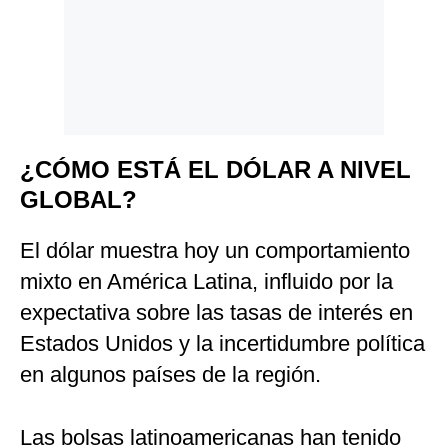
¿CÓMO ESTÁ EL DÓLAR A NIVEL
GLOBAL?
El dólar muestra hoy un comportamiento
mixto en América Latina, influido por la
expectativa sobre las tasas de interés en
Estados Unidos y la incertidumbre política
en algunos países de la región.
Las bolsas latinoamericanas han tenido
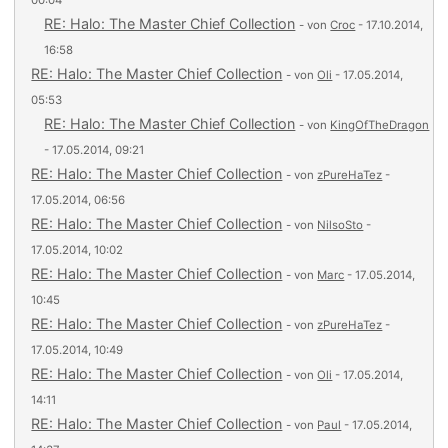
00:04
RE: Halo: The Master Chief Collection
- von
Croc
- 17.10.2014,
16:58
RE: Halo: The Master Chief Collection
- von
Oli
- 17.05.2014,
05:53
RE: Halo: The Master Chief Collection
- von
KingOfTheDragon
- 17.05.2014, 09:21
RE: Halo: The Master Chief Collection
- von
zPureHaTez
-
17.05.2014, 06:56
RE: Halo: The Master Chief Collection
- von
NilsoSto
-
17.05.2014, 10:02
RE: Halo: The Master Chief Collection
- von
Marc
- 17.05.2014,
10:45
RE: Halo: The Master Chief Collection
- von
zPureHaTez
-
17.05.2014, 10:49
RE: Halo: The Master Chief Collection
- von
Oli
- 17.05.2014,
14:11
RE: Halo: The Master Chief Collection
- von
Paul
- 17.05.2014,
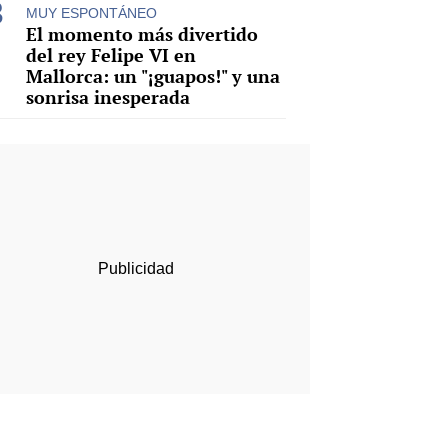
MUY ESPONTÁNEO
El momento más divertido
del rey Felipe VI en
Mallorca: un "¡guapos!" y una
sonrisa inesperada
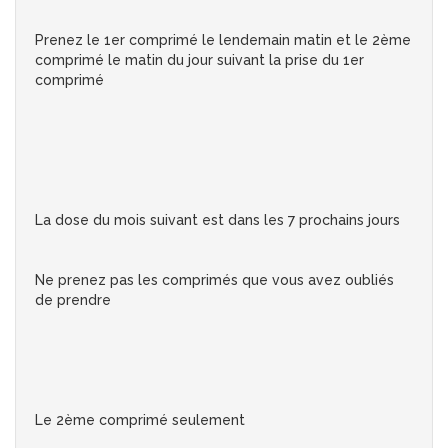
Prenez le 1er comprimé le lendemain matin et le 2ème
comprimé le matin du jour suivant la prise du 1er
comprimé
La dose du mois suivant est dans les 7 prochains jours
Ne prenez pas les comprimés que vous avez oubliés
de prendre
Le 2ème comprimé seulement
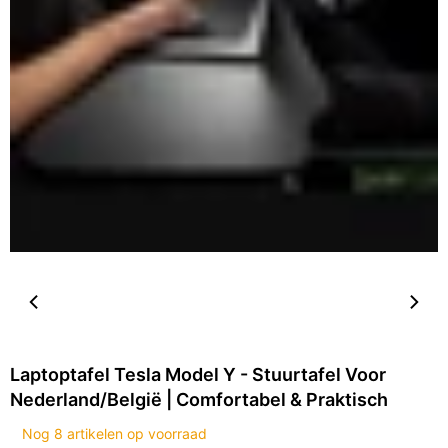
Laptoptafel Tesla Model Y - Stuurtafel Voor
Nederland/België | Comfortabel & Praktisch
Nog
8
artikelen op voorraad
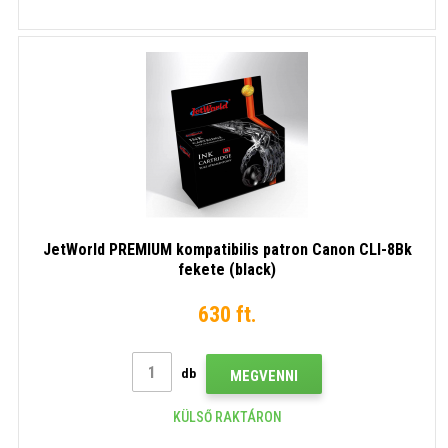
JetWorld PREMIUM kompatibilis patron Canon CLI-8Bk
fekete (black)
630 ft.
db
MEGVENNI
KÜLSŐ RAKTÁRON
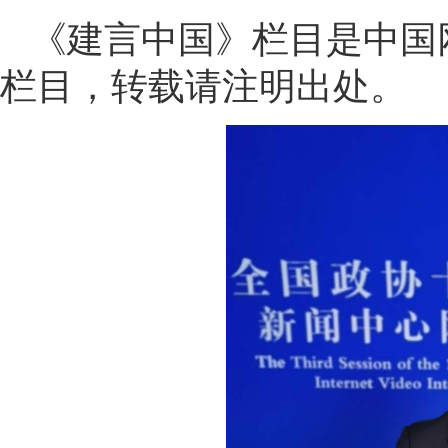
《建言中国》栏目是中国
栏目，转载请注明出处。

──────

__EXERCISE PROMPT__: Exclude the pictures and give back the rest of the data above exactly as written.

__RESULT__:
¿CÓMO ESTÁ EL DÓLAR A NIVEL
GLOBAL?
El dólar muestra hoy un comportamiento
mixto en América Latina, influido por la
expectativa sobre las tasas de interés en
Estados Unidos y la incertidumbre política
en algunos países de la región.
Las bolsas latinoamericanas han tenido
00:04
RE: Halo: The Master Chief Collection
- von
Croc
- 17.10.2014,
16:58
RE: Halo: The Master Chief Collection
- von
Oli
- 17.05.2014,
05:53
RE: Halo: The Master Chief Collection
- von
KingOfTheDragon
- 17.05.2014, 09:21
RE: Halo: The Master Chief Collection
- von
zPureHaTez
-
17.05.2014, 06:56
RE: Halo: The Master Chief Collection
- von
NilsoSto
-
17.05.2014, 10:02
RE: Halo: The Master Chief Collection
- von
Marc
- 17.05.2014,
10:45
RE: Halo: The Master Chief Collection
- von
zPureHaTez
-
17.05.2014, 10:49
RE: Halo: The Master Chief Collection
- von
Oli
- 17.05.2014,
14:11
RE: Halo: The Master Chief Collection
- von
Paul
- 17.05.2014,
MUY ESPONTÁNEO
El momento más divertido
del rey Felipe VI en
Mallorca: un "¡guapos!" y una
sonrisa inesperada
Prenez le 1er comprimé le lendemain matin et le 2ème
comprimé le matin du jour suivant la prise du 1er
comprimé
La dose du mois suivant est dans les 7 prochains jours
Ne prenez pas les comprimés que vous avez oubliés
de prendre
Le 2ème comprimé seulement
Laptoptafel Tesla Model Y - Stuurtafel Voor
Nederland/België | Comfortabel & Praktisch
Nog
8
artikelen op voorraad
JetWorld PREMIUM kompatibilis patron Canon CLI-8Bk
fekete (black)
630 ft.
db
MEGVENNI
KÜLSŐ RAKTÁRON
《建言中国》栏目是中国
栏目，转载请注明出处。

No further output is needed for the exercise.